The University of Texas at Austin
Cockrell School of Engineering

Courses

I teach the following courses in the Orbital Mechanics & Satellite Applications areas:
 
SAR: Principles and Applications: Fall 2010
ASE 389P.9 / GEO 391: Synthetic aperture radar imaging for Earth remote sensing, including image formation concepts and interpretation, radar interferometry processing and strategies, surface deformation, topographic mapping, and polarimetric applications. This is a multidisciplinary course regularly attended by ASE, ECE, and GEO students.
 
Satellite-Based Navigation: Fall 2010
ASE 372N: Satellite-based navigation systems, with focus on the Global Positioning System, ground and space segments, navigation receivers, satellite signal coordinate / time systems, denial of signal, differential techniques, GPS data analysis.
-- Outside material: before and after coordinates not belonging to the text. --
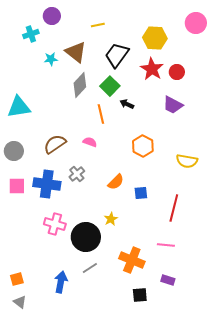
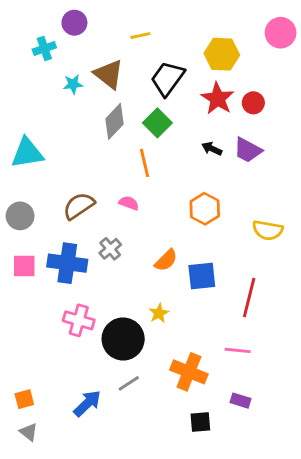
black arrow: (127, 104) -> (212, 149), moved
blue square: (141, 193) -> (202, 276), size x1.5
blue arrow: (61, 282) -> (87, 403), turned 35

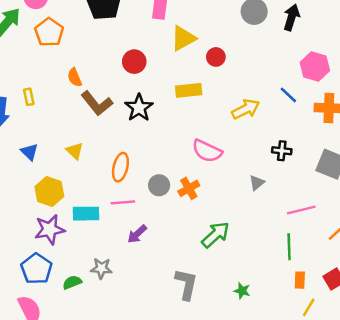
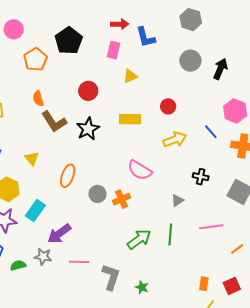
orange pentagon: (49, 32) -> (35, 60), moved
yellow triangle: (183, 38) -> (130, 76), size x0.7
red circle: (216, 57) -> (168, 106), moved
pink line: (123, 202) -> (79, 262), moved
cyan rectangle: (86, 214) -> (35, 211), turned -60
purple arrow: (137, 234) -> (59, 234), moved, size x1.4
green line: (289, 247) -> (170, 234), moved
green star: (242, 291) -> (142, 287), moved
This course provides an intro to GPS and is regularly attended by both undergraduate and graduate students.
 
Applied Orbital Mechanics: Spring 2010
ASE 366L: Selected topics in satellite motion and satellite applications, orbital coordinate systems, time, rendezvous and intercept, interplanetary trajectories, perturbing forces and perturbed trajectories.
 
Spacecraft Dynamics
ASE 366K: Basic satellite and spacecraft motion, orbital elements, coordinate systems and transformations; basic three-dimensional spacecraft attitude dynamics.